## What you will do
Among the records that follow, set down only the lines from the one containing "Kembali Salurkan 12.000 Liter Air" to the one containing "Senin, 10 Agustus 2026, 6:49 PM", both included, exactly.

## Exercise materials
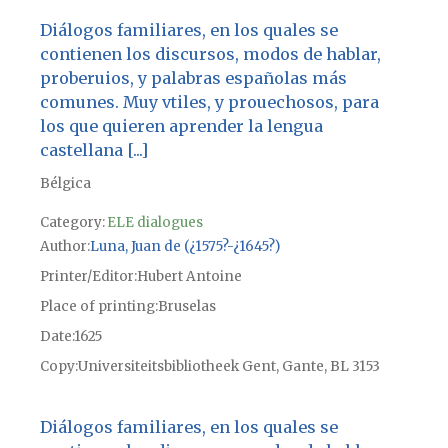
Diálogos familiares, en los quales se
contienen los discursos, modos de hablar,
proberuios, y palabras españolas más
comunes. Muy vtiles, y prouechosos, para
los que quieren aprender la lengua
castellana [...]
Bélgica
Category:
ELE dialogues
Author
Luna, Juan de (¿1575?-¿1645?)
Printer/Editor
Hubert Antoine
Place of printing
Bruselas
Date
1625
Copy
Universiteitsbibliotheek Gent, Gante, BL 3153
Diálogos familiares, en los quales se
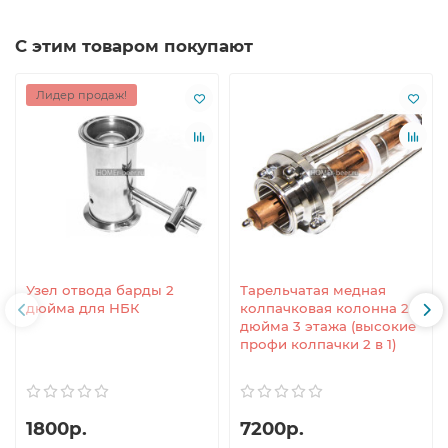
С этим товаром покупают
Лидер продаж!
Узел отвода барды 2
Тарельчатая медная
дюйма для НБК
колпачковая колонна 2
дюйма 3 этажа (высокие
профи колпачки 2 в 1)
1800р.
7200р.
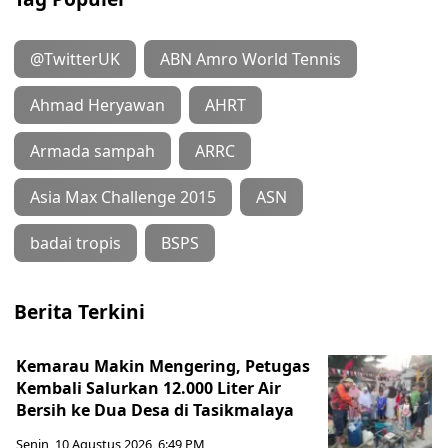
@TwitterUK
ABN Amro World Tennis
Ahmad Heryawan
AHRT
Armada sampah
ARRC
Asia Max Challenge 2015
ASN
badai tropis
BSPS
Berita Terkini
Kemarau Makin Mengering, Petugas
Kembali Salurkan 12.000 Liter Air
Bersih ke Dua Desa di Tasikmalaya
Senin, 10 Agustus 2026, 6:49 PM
---
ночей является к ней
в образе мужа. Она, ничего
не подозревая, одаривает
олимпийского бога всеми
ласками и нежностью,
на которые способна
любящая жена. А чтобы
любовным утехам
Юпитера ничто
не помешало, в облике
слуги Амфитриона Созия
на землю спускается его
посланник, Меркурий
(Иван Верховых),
---
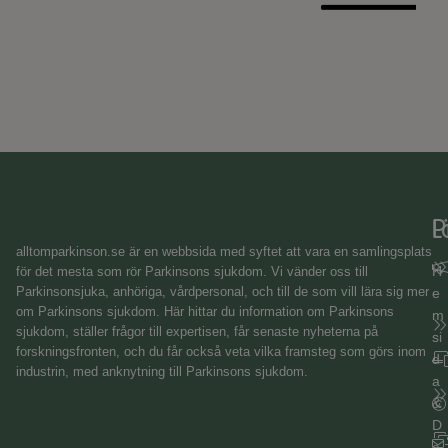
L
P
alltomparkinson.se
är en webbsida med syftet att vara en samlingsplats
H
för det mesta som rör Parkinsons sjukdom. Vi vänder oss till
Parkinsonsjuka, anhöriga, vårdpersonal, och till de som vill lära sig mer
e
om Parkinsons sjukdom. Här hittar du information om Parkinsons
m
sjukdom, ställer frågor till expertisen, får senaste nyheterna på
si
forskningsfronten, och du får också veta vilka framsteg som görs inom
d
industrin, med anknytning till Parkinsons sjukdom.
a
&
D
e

## Your response
Kembali Salurkan 12.000 Liter Air
Bersih ke Dua Desa di Tasikmalaya
Senin, 10 Agustus 2026, 6:49 PM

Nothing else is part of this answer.